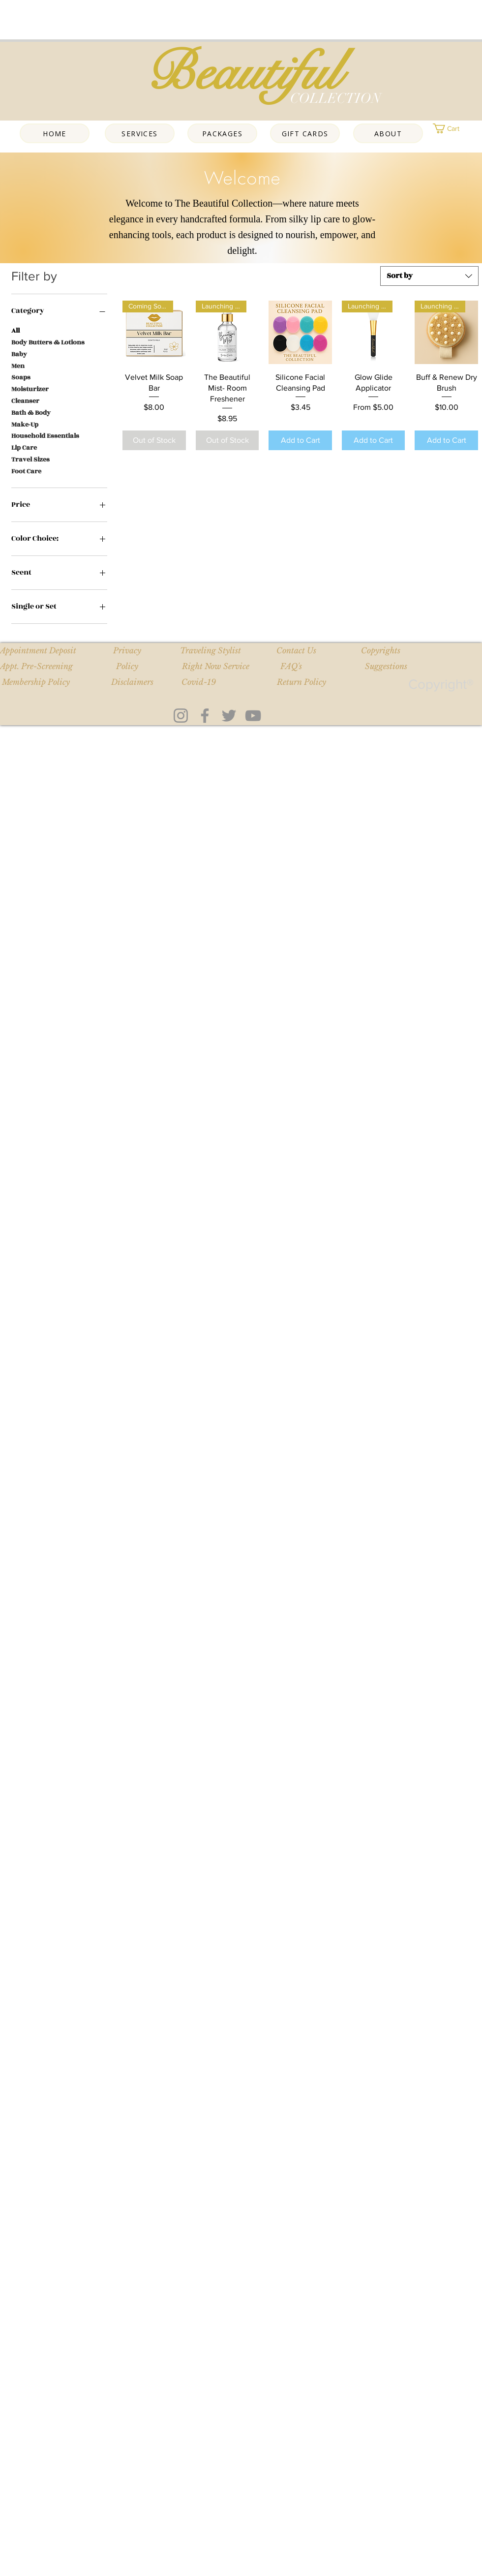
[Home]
...
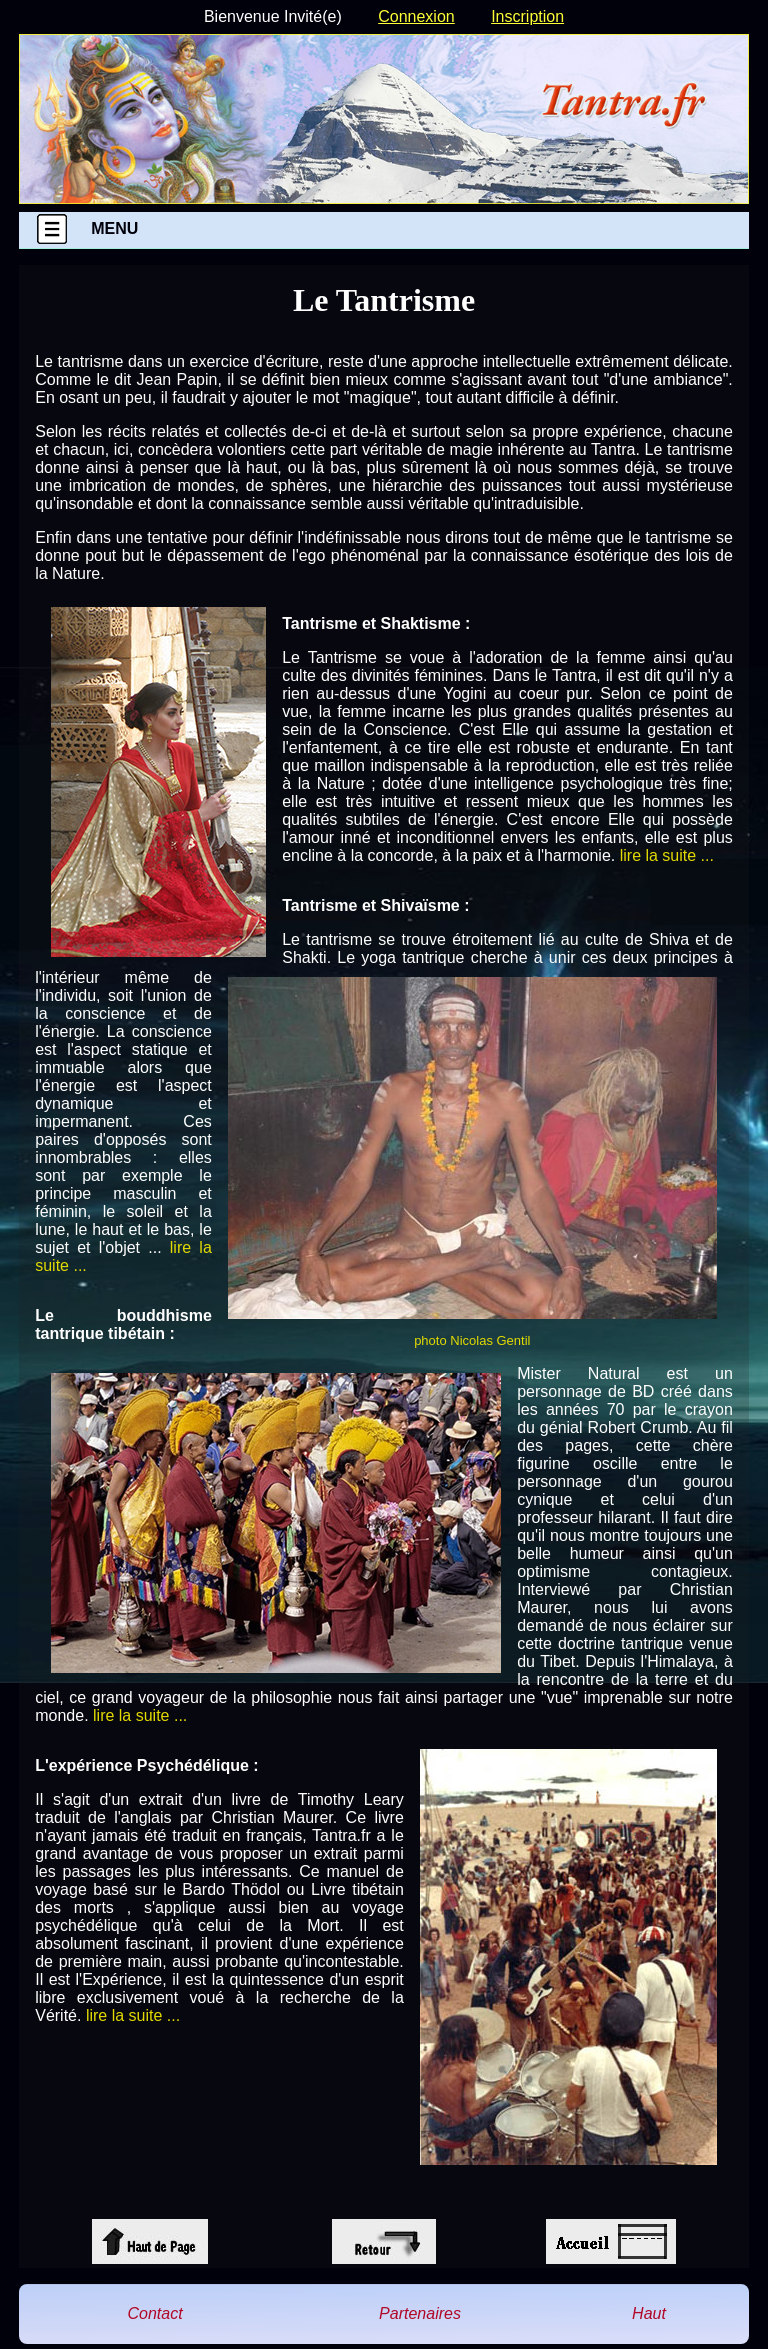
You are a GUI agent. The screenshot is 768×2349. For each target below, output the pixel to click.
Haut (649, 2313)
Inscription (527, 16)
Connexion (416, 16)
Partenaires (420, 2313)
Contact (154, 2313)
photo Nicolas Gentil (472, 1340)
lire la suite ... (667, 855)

TASK DESCRIPTION> Repeat, exactly as they stand above, the lines from the line with "Inscription (527, 16)" to the line with "lire la suite ... (667, 855)", both lines included.

ANSWER FOR THE TASK>
Inscription (527, 16)
Connexion (416, 16)
Partenaires (420, 2313)
Contact (154, 2313)
photo Nicolas Gentil (472, 1340)
lire la suite ... (667, 855)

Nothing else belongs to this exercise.